En outre, et là c’est très personnel, j’ai trouvé que c’était frustrant : les explications sont passionnantes, mais le choix des œuvres m’a souvent laissée dubitative : certains artistes ont peint des tableaux parfois beaucoup plus intéressants que ceux qui sont montrés, certains peintres sont absents alors que d’autres qui selon moi n’ont guère d’intérêt (Rosa Bonheur, sérieusement…) sont présentés. Dernier point : la jeunesse de Mona fait que parfois, le sens profond et les connotations (sexuelles) de certaines productions sont quelque peu édulcorées. Et cela influe, d’ailleurs, aussi sur le choix des œuvres j’imagine.

Nonobstant, ne pas avoir aimé ce roman autant que je l’aurais voulu ne signifie pas que je ne l’ai pas aimé : j’ai beaucoup apprécié la réflexion qu’il porte sur la manière dont l’art peut nous rendre meilleur, nous faire grandir, et le voyage de Mona à travers l’art est aussi un voyage initiatique, un voyage vers soi, et agit comme un « soin de l’âme » (son grand-père d’ailleurs l’emmène au musée en secret des parents, alors qu’il est supposé la conduire chez un psychiatre), surtout si on fait le lien avec ce secret de famille qui pèse sur elle.

J’ai également beaucoup appris, notamment sur des œuvres auxquelles je ne m’étais jamais intéressée plus que ça, souvent parce qu’elles ne suscitent chez moi aucune émotion, ce qui parfois reste le cas d’ailleurs mais au moins, j’en sais plus sur elles.

Et j’ai également fait de très (très très) belles découvertes, et notamment Georgia O’Keeffe : je la connaissais un peu, j’avais dû croiser ses tableaux à Beaubourg, mais je ne m’y étais pas intéressée de très près. La lecture du chapitre qui lui est consacré a été une révélation (mais vraiment vous savez, le genre d’illumination qui arrive parfois) et sitôt refermé, je me suis mise en quête d’une monographie, sans trop savoir quoi choisir. Et là, le lendemain, je passe devant le représentant des éditions Citadelles & Mazenod, tentant de regarder droit devant moi pour éviter la tentation. Sauf qu’à un moment, mon oeil, dans son coin, a vu écrit « O’Keeffe ». J’y ai vu un signe, et je vous laisse imaginer la suite.
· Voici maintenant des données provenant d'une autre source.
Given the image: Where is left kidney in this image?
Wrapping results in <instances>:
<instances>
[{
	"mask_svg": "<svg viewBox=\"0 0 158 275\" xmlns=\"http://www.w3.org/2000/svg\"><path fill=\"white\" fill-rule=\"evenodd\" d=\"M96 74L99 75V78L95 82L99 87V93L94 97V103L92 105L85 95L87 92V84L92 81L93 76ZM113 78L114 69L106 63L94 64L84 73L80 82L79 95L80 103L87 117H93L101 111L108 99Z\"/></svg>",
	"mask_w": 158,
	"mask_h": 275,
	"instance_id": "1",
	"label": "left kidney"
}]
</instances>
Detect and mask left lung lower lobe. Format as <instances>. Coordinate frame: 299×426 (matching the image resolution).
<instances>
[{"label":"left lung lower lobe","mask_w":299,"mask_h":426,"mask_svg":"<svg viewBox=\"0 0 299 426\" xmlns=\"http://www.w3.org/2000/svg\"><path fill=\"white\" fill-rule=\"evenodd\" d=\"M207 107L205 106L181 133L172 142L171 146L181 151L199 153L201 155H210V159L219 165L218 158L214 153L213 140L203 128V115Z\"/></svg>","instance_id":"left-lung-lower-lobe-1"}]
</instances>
Vous entendrez donc probablement reparler d’elle prochainement, d’autant qu’elle est à l’origine d’un nouveau projet. Rien que pour cette illumination (et il y en a eu d’autres) je sais gré au roman.
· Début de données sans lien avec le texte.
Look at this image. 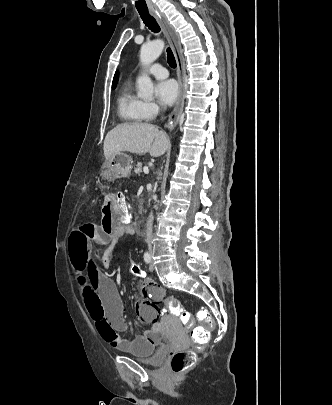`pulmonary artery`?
<instances>
[{
    "mask_svg": "<svg viewBox=\"0 0 332 405\" xmlns=\"http://www.w3.org/2000/svg\"><path fill=\"white\" fill-rule=\"evenodd\" d=\"M147 72L159 79H163L166 78L168 76V71L166 68H164L163 66L159 65V64H154L152 65Z\"/></svg>",
    "mask_w": 332,
    "mask_h": 405,
    "instance_id": "1",
    "label": "pulmonary artery"
}]
</instances>
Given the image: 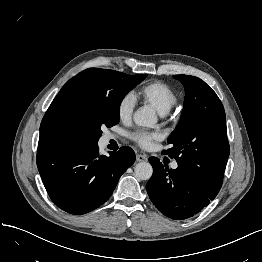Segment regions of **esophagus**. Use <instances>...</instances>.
Segmentation results:
<instances>
[{"label":"esophagus","mask_w":262,"mask_h":262,"mask_svg":"<svg viewBox=\"0 0 262 262\" xmlns=\"http://www.w3.org/2000/svg\"><path fill=\"white\" fill-rule=\"evenodd\" d=\"M148 158L146 155H142V154H137L136 155V161L137 162H143V161H147Z\"/></svg>","instance_id":"obj_1"}]
</instances>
Je sais gré également à Thomas Schlesser d’avoir fait un véritable effort pour proposer, dans son exploration, beaucoup de femmes, en particulier en art moderne et art contemporain.

Bref un roman un peu lourd, mais d’une grande richesse, qui permet d’apprendre et de réfléchir, et qui ravira les amateurs d’art et d’histoire des arts. A noter d’ailleurs que la jaquette est dépliable, et propose une reproduction de toutes les œuvres proposées, ce qui est bien pratique même si le format reste réduit.

Les yeux de Mona (lien affilié)
Thomas SCHLESSER
Albin Michel, 2024

6 réponses à « Les yeux de Mona, de Thomas Schlesser »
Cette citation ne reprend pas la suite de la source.